She asked me some more questions about my autumnal amnesia, as well as questions about how my physical body was doing. I mentioned a tightness in my chest, some fatigue, and “oh yeah, I almost fell down the stairs the other day when trying to hang a piece of art.”  I told her how I caught myself from falling by bracing my arms and hands against the wall and that I’d been a little sore lately.   Needless to say, my little “side note” was the focus of the session, for I had tweaked my body in many places and was out of alignment and out of balance.

When I returned home from my Ella experience, I described the session to my partner Walter.  In his usual insightful manner, he said, “Do you notice how you resisted falling?”    Of course I didn’t want to fall. I didn’t want to take a face-plant into the tile at the bottom of the stairs. I didn’t understand what he was getting at. “No, he said. Your session with Ella was about resisting Fall and the whole session was in your response to resisting a fall. And in doing so, it hurt.”

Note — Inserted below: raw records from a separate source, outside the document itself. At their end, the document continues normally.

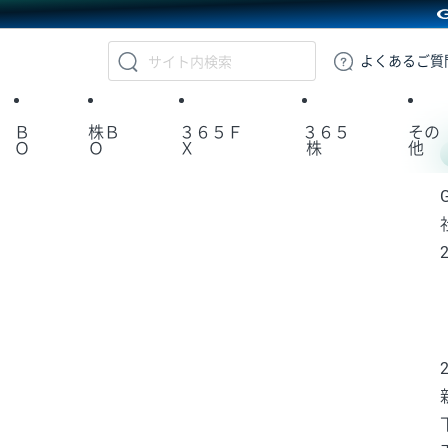
GMOクリック証券
よくある
ご質
Ｂ
株Ｂ
３６５Ｆ
３６５
その
Ｏ
Ｏ
Ｘ
株
他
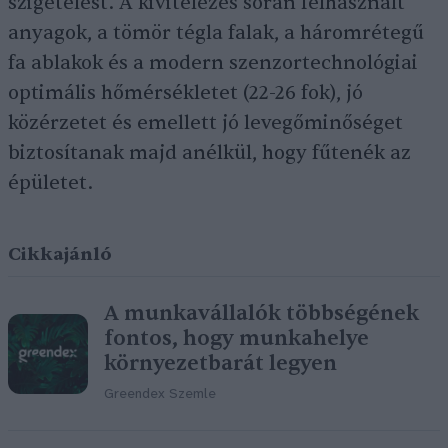
szigetelést. A kivitelezés során felhasznált
anyagok, a tömör tégla falak, a háromrétegű
fa ablakok és a modern szenzortechnológiai
optimális hőmérsékletet (22-26 fok), jó
közérzetet és emellett jó levegőminőséget
biztosítanak majd anélkül, hogy fűtenék az
épületet.
Cikkajánló
A munkavállalók többségének
fontos, hogy munkahelye
környezetbarát legyen
Greendex Szemle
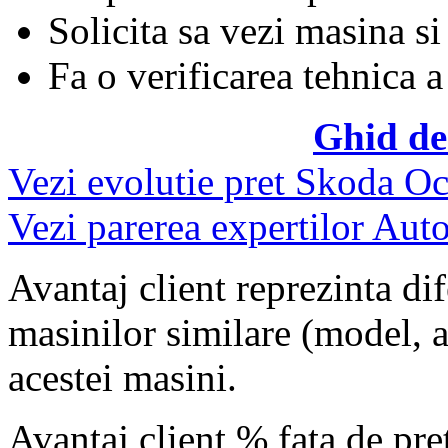
Solicita sa vezi masina si
Fa o verificarea tehnica a
Ghid de
Vezi evolutie pret Skoda Oc
Vezi parerea expertilor Auto
Avantaj client reprezinta dif
masinilor similare (model, an
acestei masini.
Avantaj client % fata de pr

Huh.  We both contemplated this metaphorical conundrum.  “So would I have hurt less if I had let myself fall down the stairs?” I asked.  “Maybe this metaphor doesn’t work,” he said.

“Well, if I had fully let go, allowed my body to be soft, perhaps I would have fallen gracefully. Maybe my body would have been less stuck as a result.” And then the image of the “Nestea plunge” came to mind — an image I often associate with Summer, but thought perhaps it’s well-suited for Fall.  Maybe a full surrender is needed, I thought. Perhaps I needed to risk getting hurt, letting my body be soft and receptive, and ultimately letting go.

Now I’m glad I didn’t fall down the stairs, but resisting a fall can sometimes cause more damage than actually falling.  My body not only held tension from my close-call, but it held fear in it for sure. After the CranioSacral session I almost felt dizzy, like I was looking at the world anew, trying to realign myself.  That is what Fall-ing is like, I realized. Entering Fall for me requires a whole-body surrender and a dose of 20-20 vision.

The quote at the bottom of the journal above reads, “May the hearers awaken from forgetfulness and transcend all anxiety and sorrow.”  I didn’t realize until now how much this represents the path of Autumn — a relinquishing, a turning inward, a profound transcendence of stuckness, and a deep listening to the anxiety and sorrow that I often try to so hard to keep at bay.  Fall is a time to listen to the lessons of our sorrows, to curl up in these lessons with a cup of warm tea in hand, and to transcend them by taking them in bravely, fully, and like a full exhale, letting them go.

About Courtney Putnam

I first came to healing work through art and writing. Creating collage art and poetry in particular allowed me to deeply understand the benefit of self-expression in the healing process. But, I also began to see the benefit of bodywork (manual work in the form of massage and energywork in the form of Reiki) as keys to unlocking the emotional stresses we hold in our bodies. I became a Reiki practitioner in 2002, received an MFA in Creative Writing in 2003, received my massage license in the spring of 2006, and became a Reiki Master in 2010. In my practice I bring together these three areas -- the body, the mind, and the spirit (or energy body) -- so others may experience profound and positive change in their lives.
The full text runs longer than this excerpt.